• The problem: In the copy, include exactly the lines from the one with "Jasson, Köln, *XX.XX.XXXX; D…" through the end of the data and no others, both ends kept, with every picture left out.

[Page-level text extractions]
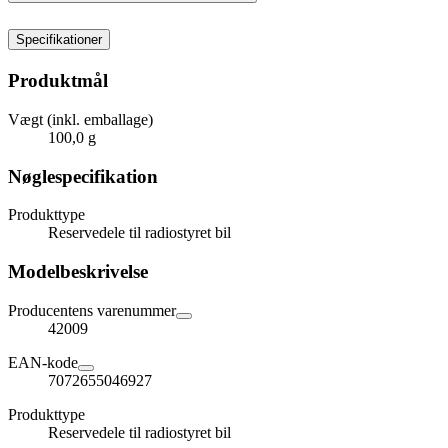
Specifikationer
Produktmål
Vægt (inkl. emballage)
100,0 g
Nøglespecifikation
Produkttype
Reservedele til radiostyret bil
Modelbeskrivelse
Producentens varenummer
42009
EAN-kode
7072655046927
Produkttype
Reservedele til radiostyret bil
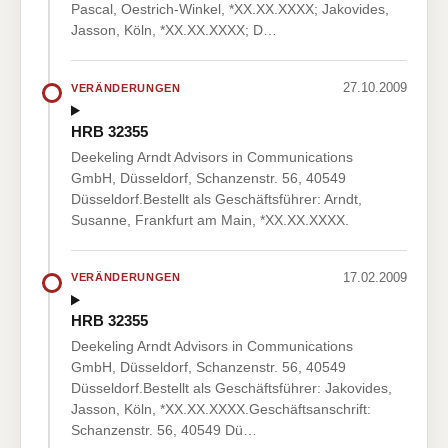
Pascal, Oestrich-Winkel, *XX.XX.XXXX; Jakovides,
Jasson, Köln, *XX.XX.XXXX; D…
27.10.2009
VERÄNDERUNGEN
HRB 32355
Deekeling Arndt Advisors in Communications
GmbH, Düsseldorf, Schanzenstr. 56, 40549
Düsseldorf.Bestellt als Geschäftsführer: Arndt,
Susanne, Frankfurt am Main, *XX.XX.XXXX.
17.02.2009
VERÄNDERUNGEN
HRB 32355
Deekeling Arndt Advisors in Communications
GmbH, Düsseldorf, Schanzenstr. 56, 40549
Düsseldorf.Bestellt als Geschäftsführer: Jakovides,
Jasson, Köln, *XX.XX.XXXX.Geschäftsanschrift:
Schanzenstr. 56, 40549 Dü…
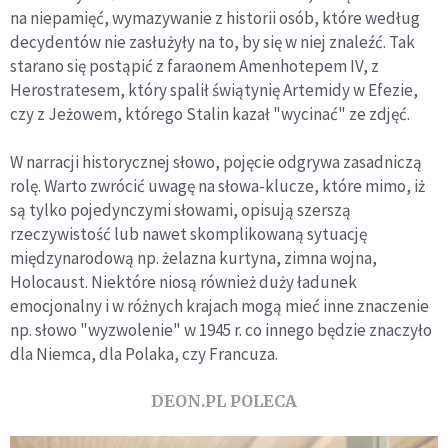
na niepamięć, wymazywanie z historii osób, które według
decydentów nie zasłużyły na to, by się w niej znaleźć. Tak
starano się postąpić z faraonem Amenhotepem IV, z
Herostratesem, który spalił świątynię Artemidy w Efezie,
czy z Jeżowem, którego Stalin kazał "wycinać" ze zdjęć.
W narracji historycznej słowo, pojęcie odgrywa zasadniczą
rolę. Warto zwrócić uwagę na słowa-klucze, które mimo, iż
są tylko pojedynczymi słowami, opisują szerszą
rzeczywistość lub nawet skomplikowaną sytuację
międzynarodową np. żelazna kurtyna, zimna wojna,
Holocaust. Niektóre niosą również duży ładunek
emocjonalny i w różnych krajach mogą mieć inne znaczenie
np. słowo "wyzwolenie" w 1945 r. co innego będzie znaczyło
dla Niemca, dla Polaka, czy Francuza.
DEON.PL POLECA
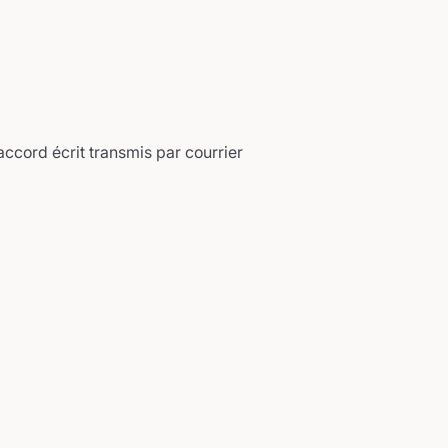
ccord écrit transmis par courrier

• Answer section:
Jasson, Köln, *XX.XX.XXXX; D…
27.10.2009
VERÄNDERUNGEN
HRB 32355
Deekeling Arndt Advisors in Communications
GmbH, Düsseldorf, Schanzenstr. 56, 40549
Düsseldorf.Bestellt als Geschäftsführer: Arndt,
Susanne, Frankfurt am Main, *XX.XX.XXXX.
17.02.2009
VERÄNDERUNGEN
HRB 32355
Deekeling Arndt Advisors in Communications
GmbH, Düsseldorf, Schanzenstr. 56, 40549
Düsseldorf.Bestellt als Geschäftsführer: Jakovides,
Jasson, Köln, *XX.XX.XXXX.Geschäftsanschrift:
Schanzenstr. 56, 40549 Dü…
na niepamięć, wymazywanie z historii osób, które według
decydentów nie zasłużyły na to, by się w niej znaleźć. Tak
starano się postąpić z faraonem Amenhotepem IV, z
Herostratesem, który spalił świątynię Artemidy w Efezie,
czy z Jeżowem, którego Stalin kazał "wycinać" ze zdjęć.
W narracji historycznej słowo, pojęcie odgrywa zasadniczą
rolę. Warto zwrócić uwagę na słowa-klucze, które mimo, iż
są tylko pojedynczymi słowami, opisują szerszą
rzeczywistość lub nawet skomplikowaną sytuację
międzynarodową np. żelazna kurtyna, zimna wojna,
Holocaust. Niektóre niosą również duży ładunek
emocjonalny i w różnych krajach mogą mieć inne znaczenie
np. słowo "wyzwolenie" w 1945 r. co innego będzie znaczyło
dla Niemca, dla Polaka, czy Francuza.
DEON.PL POLECA
ccord écrit transmis par courrier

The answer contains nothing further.